Johns Hopkins Establishes Center to Prevent Child Sexual Abuse
The Johns Hopkins Bloomberg School of Public Health is establishing a new research center dedicated to the prevention of child sexual abuse. The Moore Center for the Prevention of Child Sexual Abuse will promote a public health approach to prevent child sexual abuse, which will include research, policy analysis and education. The Moore Center is believed to be the first academic research center focused on the prevention of child sexual abuse.
“Our overarching goal is to move our nation’s response to child sexual abuse from a criminal justice orientation, focused on after-the-fact responses, to a more comprehensive approach that focuses significant resources on the prevention of child sexual abuse,” said Elizabeth Letourneau, PhD, founding director of the Moore Center and associate professor in the Bloomberg School’s Department of Mental Health. “Our goal is to bring public health expertise and perspectives to the complex policy issues related to the prevention of child sexual abuse.”
The Moore Center was established with a gift from Stephen G. Moore, MD, MPH, and his wife, Julia. Stephen Moore earned his master of public health degree from the Bloomberg School in 1993.
“We are grateful to Steve and Julia for their commitment to this important issue,” said Michael J. Klag, MD, MPH, dean of the Bloomberg School of Public Health. “Theirs is a transformational gift. The principles of prevention and population-based interventions have been successfully applied to a host of issues, such as injury and maternal mortality. It is past time to do the same for child sexual abuse prevention.”

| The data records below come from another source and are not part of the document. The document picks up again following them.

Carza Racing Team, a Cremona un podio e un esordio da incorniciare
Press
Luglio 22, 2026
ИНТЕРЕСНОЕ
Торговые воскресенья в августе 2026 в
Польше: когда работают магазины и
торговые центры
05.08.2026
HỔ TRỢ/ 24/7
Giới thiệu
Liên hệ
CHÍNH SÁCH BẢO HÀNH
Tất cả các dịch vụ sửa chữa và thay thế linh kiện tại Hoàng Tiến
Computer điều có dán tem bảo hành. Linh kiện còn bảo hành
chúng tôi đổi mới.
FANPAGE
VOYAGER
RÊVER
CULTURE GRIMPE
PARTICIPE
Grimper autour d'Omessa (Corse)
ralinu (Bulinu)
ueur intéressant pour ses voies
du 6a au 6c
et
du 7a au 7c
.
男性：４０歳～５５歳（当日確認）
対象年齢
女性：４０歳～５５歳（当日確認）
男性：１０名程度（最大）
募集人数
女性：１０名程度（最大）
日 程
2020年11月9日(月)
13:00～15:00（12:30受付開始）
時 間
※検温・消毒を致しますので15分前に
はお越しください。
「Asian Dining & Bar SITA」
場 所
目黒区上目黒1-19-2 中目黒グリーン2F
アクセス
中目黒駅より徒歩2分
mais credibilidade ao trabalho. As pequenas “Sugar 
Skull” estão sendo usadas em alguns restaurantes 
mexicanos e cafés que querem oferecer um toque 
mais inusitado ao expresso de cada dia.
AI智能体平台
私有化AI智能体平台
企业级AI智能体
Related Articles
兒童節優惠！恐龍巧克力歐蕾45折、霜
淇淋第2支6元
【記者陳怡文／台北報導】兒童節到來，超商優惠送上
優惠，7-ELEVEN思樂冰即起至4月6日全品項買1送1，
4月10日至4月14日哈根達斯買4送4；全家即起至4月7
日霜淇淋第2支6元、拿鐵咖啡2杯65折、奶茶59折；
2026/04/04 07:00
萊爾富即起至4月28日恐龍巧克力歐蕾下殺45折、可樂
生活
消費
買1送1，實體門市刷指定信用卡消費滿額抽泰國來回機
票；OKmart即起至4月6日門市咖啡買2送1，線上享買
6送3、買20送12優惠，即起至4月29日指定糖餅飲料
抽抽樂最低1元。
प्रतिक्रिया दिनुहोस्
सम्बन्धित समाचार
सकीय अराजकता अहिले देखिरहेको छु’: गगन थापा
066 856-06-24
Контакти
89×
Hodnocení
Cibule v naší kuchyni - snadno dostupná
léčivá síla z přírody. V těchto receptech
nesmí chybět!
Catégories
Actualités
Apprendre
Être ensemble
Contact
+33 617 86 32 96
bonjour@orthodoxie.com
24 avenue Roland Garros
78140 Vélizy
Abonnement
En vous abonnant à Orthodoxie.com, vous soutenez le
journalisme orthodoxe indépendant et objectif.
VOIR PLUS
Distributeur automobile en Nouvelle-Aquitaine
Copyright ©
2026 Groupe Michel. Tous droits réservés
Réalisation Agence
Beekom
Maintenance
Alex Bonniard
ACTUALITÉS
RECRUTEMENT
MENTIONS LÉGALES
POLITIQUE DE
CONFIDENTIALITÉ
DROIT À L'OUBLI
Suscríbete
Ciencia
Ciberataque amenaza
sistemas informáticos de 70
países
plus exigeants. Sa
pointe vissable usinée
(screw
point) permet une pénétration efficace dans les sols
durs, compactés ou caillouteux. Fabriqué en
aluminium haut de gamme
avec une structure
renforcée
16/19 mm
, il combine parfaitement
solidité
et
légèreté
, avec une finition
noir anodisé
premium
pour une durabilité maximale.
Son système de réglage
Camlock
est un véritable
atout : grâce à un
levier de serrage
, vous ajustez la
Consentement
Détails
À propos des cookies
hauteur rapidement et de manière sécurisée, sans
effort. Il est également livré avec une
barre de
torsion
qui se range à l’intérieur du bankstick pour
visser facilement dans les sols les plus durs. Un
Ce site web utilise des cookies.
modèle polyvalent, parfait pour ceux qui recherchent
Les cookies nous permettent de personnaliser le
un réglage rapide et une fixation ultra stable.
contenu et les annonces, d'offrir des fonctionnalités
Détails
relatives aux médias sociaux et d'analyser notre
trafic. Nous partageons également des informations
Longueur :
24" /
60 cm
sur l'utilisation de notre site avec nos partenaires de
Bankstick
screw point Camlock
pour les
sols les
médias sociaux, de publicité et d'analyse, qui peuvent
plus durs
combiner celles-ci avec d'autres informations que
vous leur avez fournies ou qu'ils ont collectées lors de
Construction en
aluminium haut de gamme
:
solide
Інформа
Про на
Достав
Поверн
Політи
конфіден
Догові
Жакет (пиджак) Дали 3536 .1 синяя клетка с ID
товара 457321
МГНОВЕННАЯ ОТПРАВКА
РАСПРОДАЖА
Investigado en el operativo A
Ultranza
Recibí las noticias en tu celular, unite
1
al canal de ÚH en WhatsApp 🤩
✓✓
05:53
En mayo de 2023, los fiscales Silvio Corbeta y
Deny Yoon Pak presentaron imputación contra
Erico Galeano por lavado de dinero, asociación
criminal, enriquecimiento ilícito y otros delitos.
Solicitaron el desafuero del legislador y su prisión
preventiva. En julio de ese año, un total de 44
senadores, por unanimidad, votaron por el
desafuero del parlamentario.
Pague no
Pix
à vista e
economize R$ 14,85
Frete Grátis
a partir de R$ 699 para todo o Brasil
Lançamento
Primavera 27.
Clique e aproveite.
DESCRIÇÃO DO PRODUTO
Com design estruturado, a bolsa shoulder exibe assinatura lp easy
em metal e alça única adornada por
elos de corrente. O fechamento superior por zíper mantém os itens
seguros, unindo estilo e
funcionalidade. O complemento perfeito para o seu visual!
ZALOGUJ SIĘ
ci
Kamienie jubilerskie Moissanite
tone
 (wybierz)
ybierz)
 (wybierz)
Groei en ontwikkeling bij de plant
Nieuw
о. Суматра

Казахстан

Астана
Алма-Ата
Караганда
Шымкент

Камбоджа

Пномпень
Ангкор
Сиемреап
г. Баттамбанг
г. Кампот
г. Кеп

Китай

Child sexual abuse affects approximately 27 percent of all women and 16 percent of all men in the U.S. In addition to the immediate trauma of experiencing sexual abuse, typically by someone trusted by and well known to the child, child sexual abuse is associated with increased risk for a wide range of subsequent problems such as anxiety and depressive disorders, schizophrenia, bipolar disorder, and drug and alcohol disorders. Effectively preventing child sexual abuse would greatly reduce the mental health burden in the U.S.